Argentine Banks Reduce Public Sector Exposure, Boost Private Credit

Argentine banks are gradually decreasing their exposure to the public sector, with current figures showing a drop to 38.7% of total assets, down from 51.3% in April. This shift reflects a 3.5-point reduction from the previous month and indicates a significant improvement in the financial system's credibility.

The decline in public sector exposure comes as the country transitions away from a high-risk environment, previously exacerbated by a large fiscal deficit that necessitated extensive bond issuance.
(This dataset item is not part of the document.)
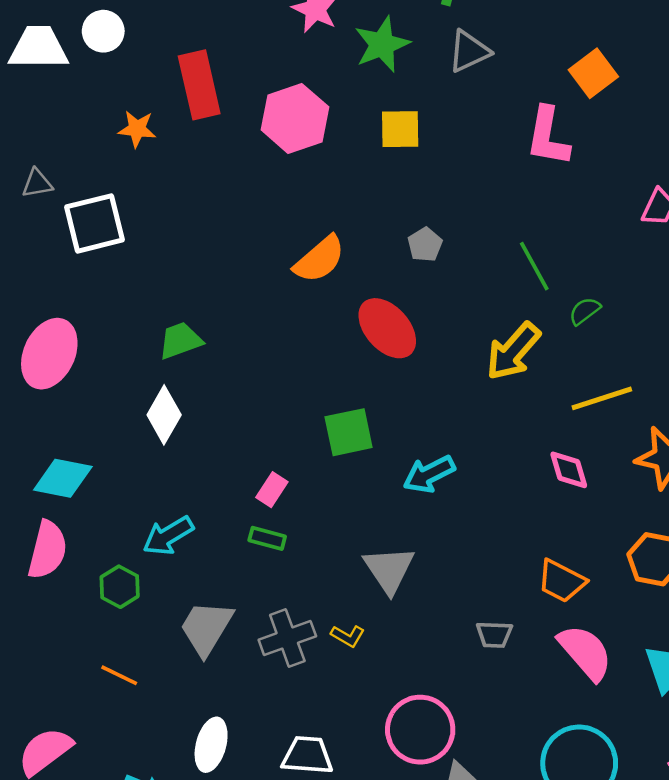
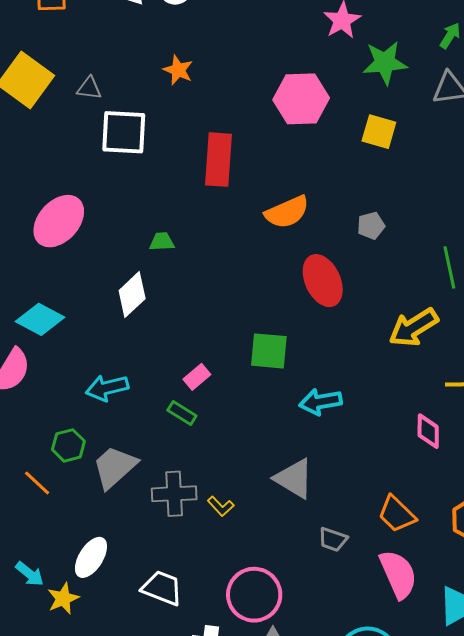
red rectangle: (199, 85) -> (219, 160), moved
green trapezoid: (180, 340) -> (162, 242), size x0.7
gray triangle: (389, 570) -> (294, 479), moved, turned -42
green hexagon: (120, 587) -> (68, 445), moved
The latest report from Econviews highlights that public banks still hold the largest share of public sector assets, while foreign capital banks show minimal involvement.

In contrast, private sector credit is on the rise, fueled by declining inflation expectations and lower interest rates. Both loans and deposits have outpaced inflation, with the financial system's total assets growing by 8.7% month-on-month in real terms. However, the overall asset size remains 3.2% smaller than a year ago, and nearly 20% below the peak seen in August 2018.

Bank officials have noted a liquidity shortage in pesos, despite an abundance of dollar liquidity attributed to recent financial reforms. There are discussions about potentially expanding the use of dollar-denominated loans to sectors like real estate, although this poses risks due to currency mismatches.

The increase in bank stock prices, with gains around 250% expected in 2024, signals a recovery in bank balances, driven by measures from the Central Bank of Argentina (BCRA) and improvements in public finances. As banks increase lending, they are also selling off parts of their holdings, particularly LEFIs, which are being settled in pesos by the BCRA.

This strategic shift aims to continue reducing public sector exposure while enhancing the overall stability of the banking sector.